How I Stay[ed] Alive - A Personal Story
Once upon a time during the hardest summer of my life, I went backpacking. I planted a veg and herb garden. I only walked to work. I ate my meals in a sunroom, rain or shine. I slept with my windows and doors wide open, and let the sunshine set my circadian rhythm.
Science tells us that being outdoors relieves stress. It strengthens our immune responses, sharpens focus, and calms the mind.
I wasn’t thinking much about these things during that summer. I was kind of thinking more about general survival. How to wake up, and how to want to be alive. How to fill my lungs with oxygen. How to form words. Sparing the details, I had dug seven years deep, and with a divorce on the horizon, I began to dig upwards, one trowel-full at a time.
Science tells us that being outdoors shapes our eating and drinking habits, helps us tone our body and muscles, and strengthens our short-term memory.

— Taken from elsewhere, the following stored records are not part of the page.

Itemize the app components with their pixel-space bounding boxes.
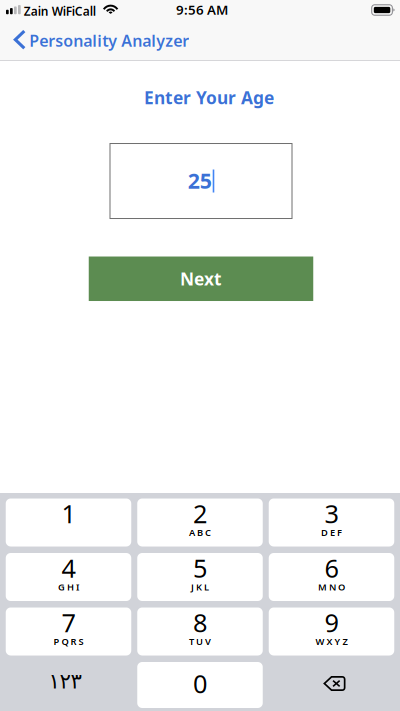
button[interactable]: 5 [137,553,263,601]
button[interactable]: 3 [269,498,394,546]
staticText: Next [180,267,222,290]
button[interactable]: 6 [269,553,394,601]
staticText: 2 [193,497,207,530]
staticText: A B C [189,526,211,539]
button[interactable]: 0 [137,662,263,708]
button[interactable]: 8 [137,608,263,656]
staticText: 9:56 AM [176,1,228,18]
staticText: Enter Your Age [144,86,274,109]
button[interactable]: Next [89,256,313,301]
staticText: Zain WiFiCall [24,3,96,19]
button[interactable]: 4 [6,553,131,601]
button[interactable]: ١٢٣ [6,662,131,708]
button[interactable]: 9 [269,608,394,656]
staticText: 0 [193,667,207,700]
staticText: 3 [324,497,338,530]
button[interactable]: 7 [6,608,131,656]
button[interactable]: Personality Analyzer [0,22,199,60]
staticText: M N O [318,581,345,593]
staticText: 9 [324,606,338,639]
staticText: T U V [189,635,211,648]
staticText: 25 [188,166,212,195]
staticText: 5 [193,551,207,585]
staticText: 1 [62,497,76,530]
staticText: ١٢٣ [48,669,82,693]
button[interactable]: Delete [269,662,394,708]
staticText: J K L [191,581,209,593]
staticText: D E F [321,526,342,539]
staticText: 4 [62,551,76,585]
button[interactable]: 2 [137,498,263,546]
button[interactable]: 1 [6,498,131,546]
staticText: G H I [58,581,79,593]
staticText: 6 [324,551,338,585]
staticText: W X Y Z [316,635,348,648]
staticText: P Q R S [54,635,84,648]
staticText: 7 [62,606,76,639]
staticText: Personality Analyzer [29,30,189,51]
staticText: 8 [193,606,207,639]
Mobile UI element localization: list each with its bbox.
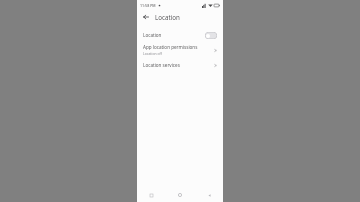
button[interactable]: App location permissions [137,42,223,58]
button[interactable]: Location services [137,58,223,72]
button[interactable]: Back [141,12,151,22]
staticText: 11:58 PM [140,3,156,8]
staticText: Location [155,13,180,21]
button[interactable]: Location [137,28,223,42]
staticText: Location off [143,51,162,56]
button[interactable]: Home [175,190,185,200]
button[interactable]: Recents [146,190,156,200]
staticText: Location [143,32,162,38]
button[interactable]: Location toggle [205,32,217,39]
staticText: App location permissions [143,44,198,50]
button[interactable]: Back [204,190,214,200]
staticText: Location services [143,62,180,68]
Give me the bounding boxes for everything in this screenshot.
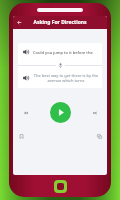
staticText: Asking For Directions — [33, 19, 87, 26]
button[interactable]: Home — [54, 180, 67, 193]
button[interactable]: Record voice — [56, 61, 65, 70]
button[interactable]: Back — [15, 18, 24, 27]
button[interactable]: Play — [50, 102, 71, 123]
staticText: Could you jump to it before the — [33, 50, 93, 55]
button[interactable]: Previous — [20, 107, 31, 118]
button[interactable]: Next — [89, 107, 100, 118]
button[interactable]: Copy — [94, 131, 104, 141]
button[interactable]: Speak question — [21, 47, 31, 57]
staticText: The best way to get there is by the aven… — [33, 73, 99, 83]
button[interactable]: Bookmark — [16, 131, 26, 141]
button[interactable]: Speak question — [18, 43, 102, 88]
button[interactable]: Speak answer — [21, 73, 31, 83]
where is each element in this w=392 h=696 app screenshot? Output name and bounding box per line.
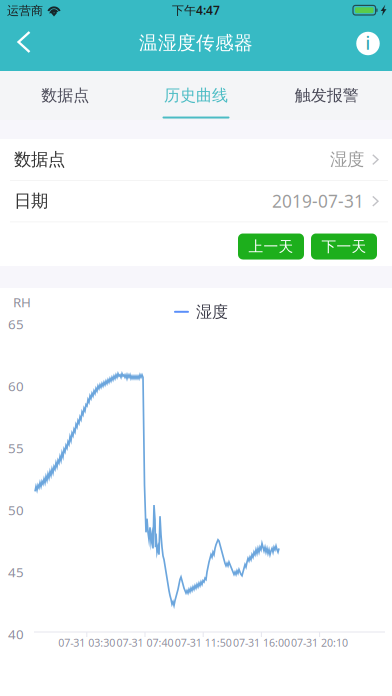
staticText: 运营商 xyxy=(7,4,43,18)
staticText: 上一天 xyxy=(248,238,294,256)
button[interactable]: 下一天 xyxy=(311,234,377,260)
staticText: 40 xyxy=(8,625,24,643)
staticText: 45 xyxy=(8,563,24,581)
staticText: 日期 xyxy=(14,190,48,212)
button[interactable]: 返回 xyxy=(0,20,44,71)
staticText: 07-31 07:40 xyxy=(116,635,174,650)
staticText: 湿度 xyxy=(330,149,364,170)
staticText: 数据点 xyxy=(41,86,89,105)
staticText: 下一天 xyxy=(322,238,366,256)
staticText: 数据点 xyxy=(14,149,65,170)
button[interactable]: 信息 xyxy=(344,20,392,71)
staticText: 60 xyxy=(8,377,24,395)
staticText: 07-31 11:50 xyxy=(175,635,232,650)
button[interactable]: 日期 xyxy=(0,181,392,222)
staticText: 下午4:47 xyxy=(172,2,220,18)
button[interactable]: 数据点 xyxy=(0,139,392,180)
staticText: 温湿度传感器 xyxy=(139,32,253,54)
button[interactable]: 触发报警 xyxy=(261,71,392,120)
staticText: i xyxy=(366,32,370,54)
staticText: 50 xyxy=(8,501,24,519)
staticText: 历史曲线 xyxy=(164,86,228,105)
staticText: 触发报警 xyxy=(295,86,359,105)
staticText: 湿度 xyxy=(196,302,228,322)
staticText: RH xyxy=(13,293,31,311)
button[interactable]: 历史曲线 xyxy=(131,71,261,120)
staticText: 07-31 03:30 xyxy=(58,635,115,650)
button[interactable]: 上一天 xyxy=(238,234,304,260)
staticText: 2019-07-31 xyxy=(272,190,364,213)
staticText: 07-31 16:00 xyxy=(233,635,290,650)
staticText: 55 xyxy=(8,439,24,457)
button[interactable]: 数据点 xyxy=(0,71,131,120)
staticText: 07-31 20:10 xyxy=(291,635,348,650)
staticText: 65 xyxy=(8,315,24,333)
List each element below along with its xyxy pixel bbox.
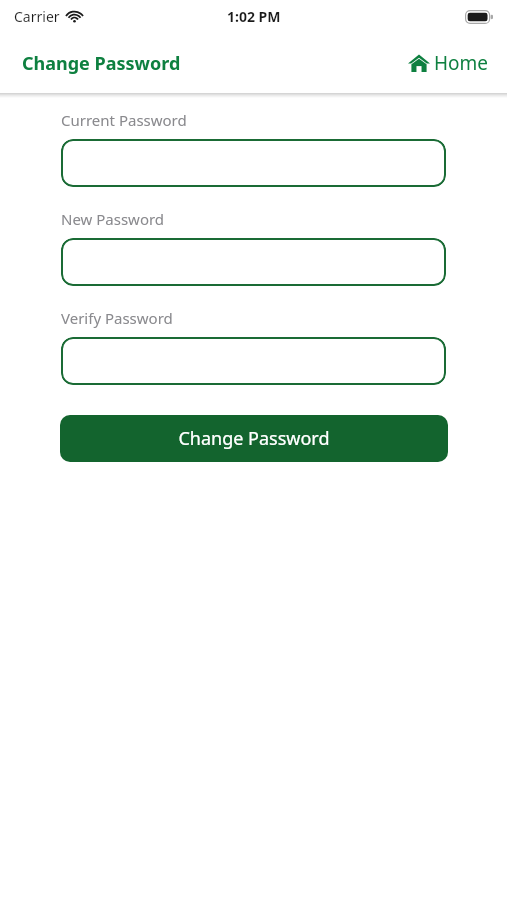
button[interactable] (61, 337, 446, 385)
button[interactable] (61, 238, 446, 286)
staticText: New Password (61, 209, 165, 229)
button[interactable]: Change Password (60, 415, 448, 462)
staticText: Change Password (22, 51, 181, 76)
staticText: Current Password (61, 110, 187, 130)
button[interactable] (61, 139, 446, 187)
staticText: 1:02 PM (227, 7, 281, 26)
staticText: Home (434, 50, 489, 76)
staticText: Change Password (178, 426, 330, 451)
staticText: Verify Password (61, 308, 173, 328)
other: Home (408, 53, 430, 73)
button[interactable]: Home (408, 50, 489, 76)
staticText: Carrier (14, 7, 60, 26)
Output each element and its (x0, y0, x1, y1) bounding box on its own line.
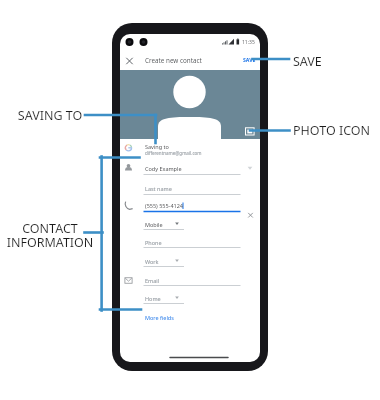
staticText: Last name (145, 185, 172, 192)
staticText: SAVE (293, 53, 322, 70)
staticText: differentname@gmail.com (145, 150, 202, 156)
button[interactable]: Add photo (243, 125, 257, 139)
button[interactable]: Close (123, 55, 136, 68)
staticText: Mobile (145, 221, 163, 228)
staticText: (555) 555-4124 (145, 202, 183, 209)
staticText: More fields (145, 314, 174, 321)
staticText: CONTACT INFORMATION (0, 220, 100, 251)
staticText: Saving to (145, 143, 169, 150)
staticText: Cody Example (145, 165, 182, 172)
staticText: SAVING TO (0, 107, 100, 124)
staticText: 11:35 (242, 39, 255, 46)
staticText: Work (145, 258, 159, 265)
staticText: Phone (145, 239, 162, 246)
button[interactable]: SAVE (243, 56, 256, 63)
staticText: SAVE (243, 56, 256, 63)
staticText: Home (145, 295, 161, 302)
button[interactable]: More fields (145, 314, 174, 321)
staticText: Email (145, 277, 160, 284)
staticText: PHOTO ICON (293, 122, 371, 139)
staticText: Create new contact (145, 56, 202, 65)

I didn’t do it on purpose…the outdoors thing. Somehow, it just happened. When panic settled into my body and brain, I fled out into the street for gulps of evening air. When I couldn’t compete with confusion, I ran into the woods and scaled Giant Steps Trail to watch the sun set over the city. When fear blocked my senses, I walked a short mile to my garden space and dug my hands wrist-deep into the earth. When I was searching for support, I went backpacking in the Adirondacks with other searchers through a partner organization, Wilderness Journeys. When loneliness gnawed at me, I slurped frozen yogurt under the tree in my front yard with my friend; our bodies splayed on the bumpy roots, bruised hearts bare.
Science tells us that being outdoors improves vision, increases longevity, and helps our bodies to soak up much-needed minerals.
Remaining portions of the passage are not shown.